Repeat the data word for word. Do not include the pictures.

/---

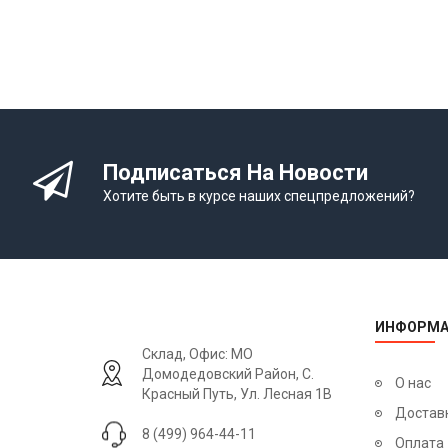
Подписаться На Новости
Хотите быть в курсе наших спецпредложений?
ИНФОРМА
Склад, Офис: МО
Домодедовский Район, С.
О нас
Красный Путь, Ул. Лесная 1В
Достав
8 (499) 964-44-11
Оплата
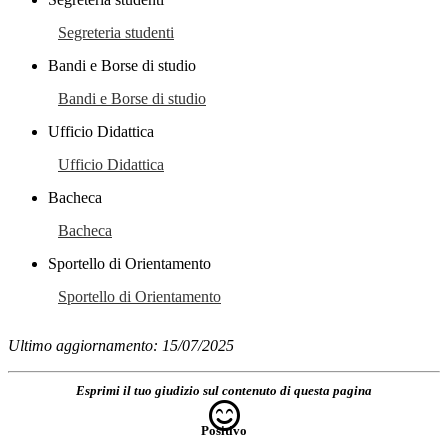
Segreteria studenti
Bandi e Borse di studio
Bandi e Borse di studio
Ufficio Didattica
Ufficio Didattica
Bacheca
Bacheca
Sportello di Orientamento
Sportello di Orientamento
Ultimo aggiornamento: 15/07/2025
Esprimi il tuo giudizio sul contenuto di questa pagina
Positivo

\---

__Worked solution__.
Подписаться На Новости
Хотите быть в курсе наших спецпредложений?
ИНФОРМА
Склад, Офис: МО
Домодедовский Район, С.
О нас
Красный Путь, Ул. Лесная 1В
Достав
8 (499) 964-44-11
Оплата
Segreteria studenti
Bandi e Borse di studio
Bandi e Borse di studio
Ufficio Didattica
Ufficio Didattica
Bacheca
Bacheca
Sportello di Orientamento
Sportello di Orientamento
Ultimo aggiornamento: 15/07/2025
Esprimi il tuo giudizio sul contenuto di questa pagina
Positivo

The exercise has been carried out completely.